Batching helps to increase throughput for Generative AI inferencing by combining requests and sending them together to the LLM as a batch. We explore three batching techniques i.e. Dynamic Batching, Continuous Batching and Paged Attention Batching in this notebook and demonstrate the achieved throughput gains.

We utilize SageMaker LMI v5 container which provides rolling batch capability for Continuous Batching along with Paged Attention. In this notebook, we deploy https://huggingface.co/TheBloke/Llama-2-7B-fp16 model across GPUs on a ml.g5.12xlarge instance.

### Import required libraries and establish session using SageMaker SDK

In [None]:
!pip install sagemaker boto3 huggingface_hub --upgrade --quiet

In [None]:
import sagemaker
import jinja2
from sagemaker import image_uris
import boto3
import os
import time
import json
from pathlib import Path

In [None]:
role = sagemaker.get_execution_role()  # execution role for the endpoint
sess = sagemaker.session.Session()  # sagemaker session for interacting with different AWS APIs
bucket = sess.default_bucket()  # bucket to house artifacts

In [None]:
model_bucket = sess.default_bucket()  # bucket to house model artifacts
s3_code_prefix = "hf-large-model-djl/meta-llama/Llama-2-7b-fp16/code"  # folder within bucket where code artifact will go

s3_model_prefix = "hf-large-model-djl/meta-llama/Llama-2-7b-fp16/model"  # folder within bucket where model artifact will go
region = sess._region_name
account_id = sess.account_id()

s3_client = boto3.client("s3")
sm_client = boto3.client("sagemaker")
smr_client = boto3.client("sagemaker-runtime")

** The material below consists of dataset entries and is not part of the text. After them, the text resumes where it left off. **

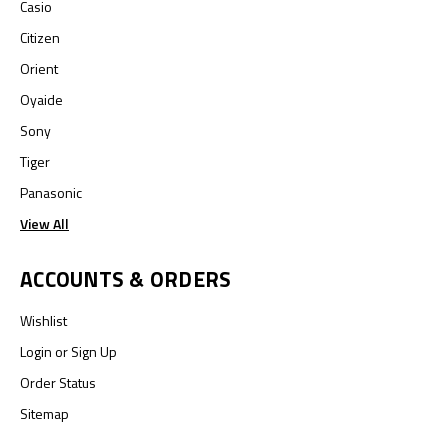
Casio
Citizen
Orient
Oyaide
Sony
Tiger
Panasonic
View All
ACCOUNTS & ORDERS
Wishlist
Login
or
Sign Up
Order Status
Sitemap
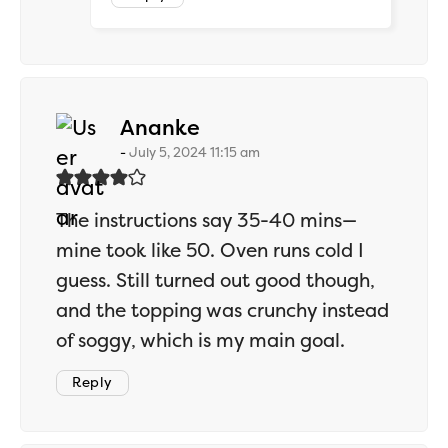
says:
Ananke
July 5, 2024 11:15 am
The instructions say 35-40 mins—
mine took like 50. Oven runs cold I
guess. Still turned out good though,
and the topping was crunchy instead
of soggy, which is my main goal.
Reply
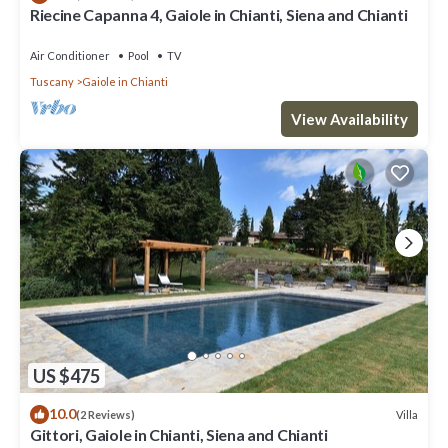
Riecine Capanna 4, Gaiole in Chianti, Siena and Chianti
Air Conditioner
Pool
TV
Tuscany
Gaiole in Chianti
View Availability
US $475
10.0
Villa
(2 Reviews)
Gittori, Gaiole in Chianti, Siena and Chianti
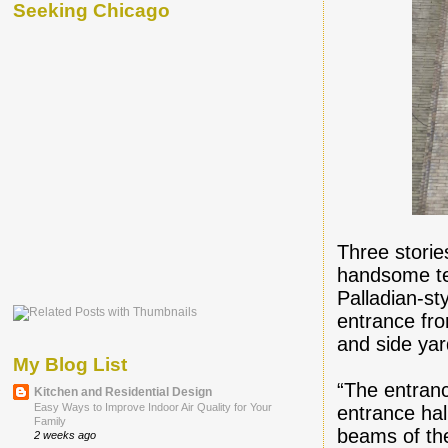
Seeking Chicago
Three storie
handsome ter
Palladian-sty
entrance fro
and side yar
My Blog List
“The entranc
Kitchen and Residential Design
Easy Ways to Improve Indoor Air Quality for Your
entrance ha
Family
beams of th
2 weeks ago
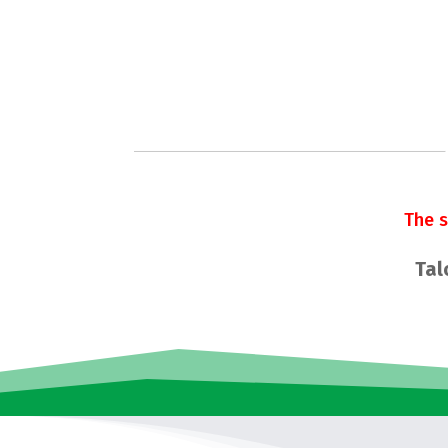
The 
Tal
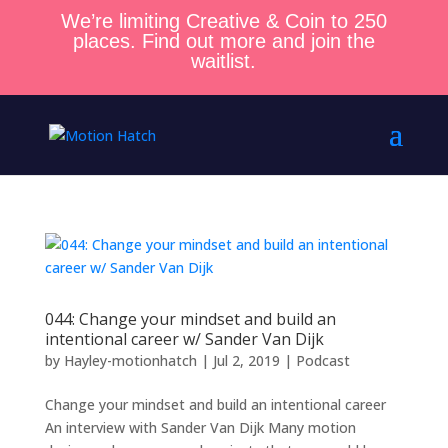
We’re limiting Creative & Coin to 250
places. Find out more and join the
waitlist.
044: Change your mindset and build an
intentional career w/ Sander Van Dijk
by
Hayley-motionhatch
|
Jul 2, 2019
|
Podcast
Change your mindset and build an intentional career
An interview with Sander Van Dijk Many motion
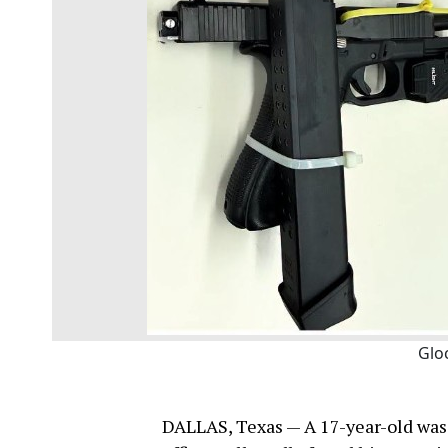
Glo
DALLAS, Texas — A 17-year-old was 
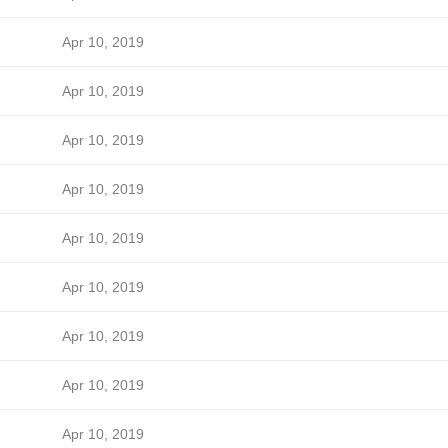
Apr 10, 2019
Apr 10, 2019
Apr 10, 2019
Apr 10, 2019
Apr 10, 2019
Apr 10, 2019
Apr 10, 2019
Apr 10, 2019
Apr 10, 2019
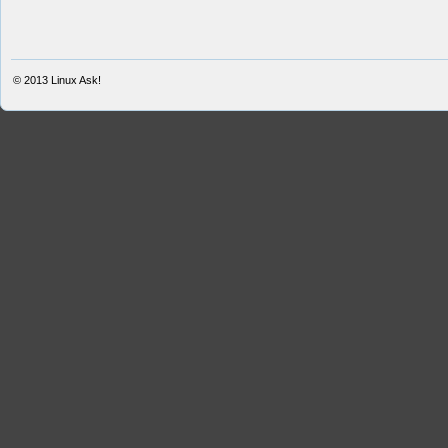
© 2013
Linux Ask!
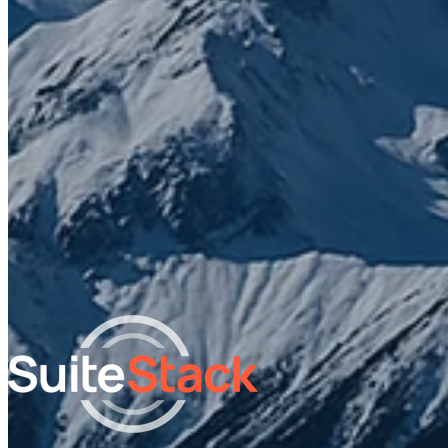
What do you need help with?
I agree to receive other communications from SuiteStac
By clicking submit below, you consent to allow SuiteStack to sto
and process the personal information submitted above.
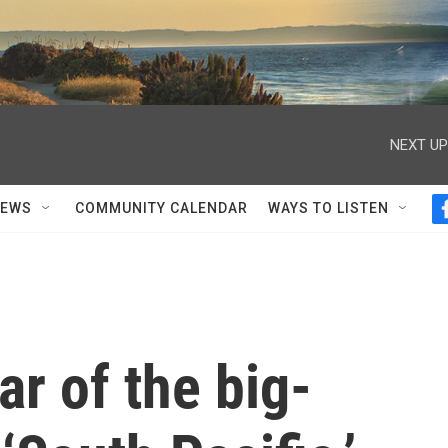
NEXT UP
NEWS
COMMUNITY CALENDAR
WAYS TO LISTEN
ar of the big-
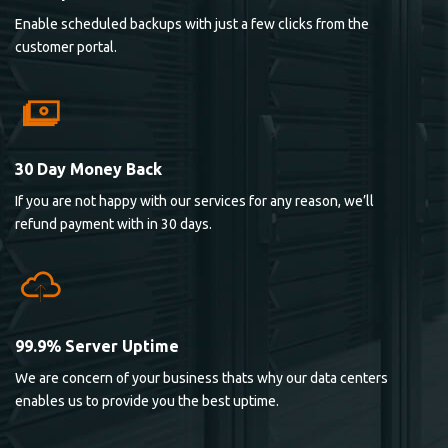
Enable scheduled backups with just a few clicks from the
customer portal.
30 Day Money Back
If you are not happy with our services for any reason, we’ll
refund payment with in 30 days.
99.9% Server Uptime
We are concern of your business thats why our data centers
enables us to provide you the best uptime.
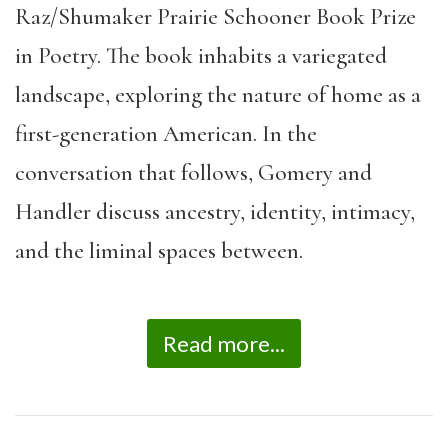
Raz/Shumaker Prairie Schooner Book Prize
in Poetry. The book inhabits a variegated
landscape, exploring the nature of home as a
first-generation American. In the
conversation that follows, Gomery and
Handler discuss ancestry, identity, intimacy,
and the liminal spaces between.
Read more...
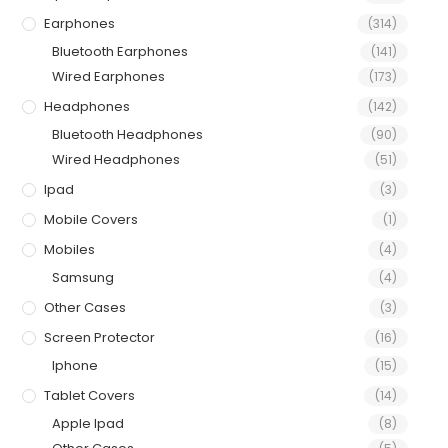
Earphones
(314)
Bluetooth Earphones
(141)
Wired Earphones
(173)
Headphones
(142)
Bluetooth Headphones
(90)
Wired Headphones
(51)
Ipad
(3)
Mobile Covers
(1)
Mobiles
(4)
Samsung
(4)
Other Cases
(3)
Screen Protector
(16)
Iphone
(15)
Tablet Covers
(14)
Apple Ipad
(8)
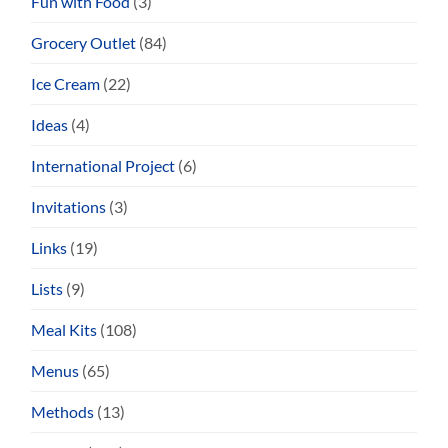
Fun with Food
(3)
Grocery Outlet
(84)
Ice Cream
(22)
Ideas
(4)
International Project
(6)
Invitations
(3)
Links
(19)
Lists
(9)
Meal Kits
(108)
Menus
(65)
Methods
(13)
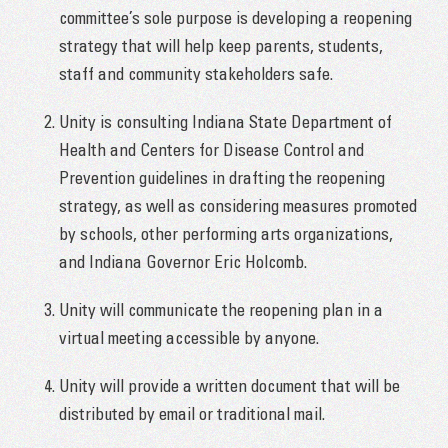
committee’s sole purpose is developing a reopening
strategy that will help keep parents, students,
staff and community stakeholders safe.
Unity is consulting Indiana State Department of
Health and Centers for Disease Control and
Prevention guidelines in drafting the reopening
strategy, as well as considering measures promoted
by schools, other performing arts organizations,
and Indiana Governor Eric Holcomb.
Unity will communicate the reopening plan in a
virtual meeting accessible by anyone.
Unity will provide a written document that will be
distributed by email or traditional mail.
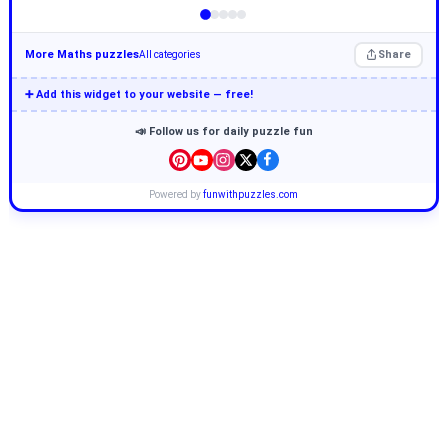
More Maths puzzles
Share
All categories
➕ Add this widget to your website — free!
📣 Follow us for daily puzzle fun
Powered by
funwithpuzzles.com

jinja_env = jinja2.Environment()

### [OPTIONAL] Download the model from Hugging Face and upload the model artifacts on Amazon S3

If you intend to download your copy of the model and upload it to a s3 location in your AWS account, please follow the below steps, else you can skip to the next step.

In [None]:
"""from huggingface_hub import snapshot_download
from pathlib import Path
import os

# - This will download the model into the current directory where ever the jupyter notebook is running
local_model_path = Path(".")
local_model_path.mkdir(exist_ok=True)
model_name = "TheBloke/Llama-2-7b-fp16"
# Only download pytorch checkpoint files
allow_patterns = ["*.json", "*.txt", "*.model", "*.safetensors", "*.bin", "*.chk", "*.pth"]

# - Leverage the snapshot library to donload the model since the model is stored in repository using LFS
model_download_path = snapshot_download(
    repo_id=model_name, cache_dir=local_model_path, allow_patterns=allow_patterns
)"""

In [None]:
# upload files from local to S3 location
# pretrained_model_location = sess.upload_data(path=model_download_path, key_prefix=s3_model_prefix)
# print(f"Model uploaded to --- > {pretrained_model_location}")

In [None]:
# Cleanup locally stored model files post S3 upload
#!rm -rf {model_download_path}

### Define a variable to contain the s3 url of the location that has the model

In [None]:
# Define a variable to contain the s3 url of the location that has the model. For demo purpose, we use Llama-2-7b-fp16 model artifacts from our S3 bucket
pretrained_model_location = f"s3://sagemaker-example-files-prod-{region}/models/llama-2/fp16/7B/"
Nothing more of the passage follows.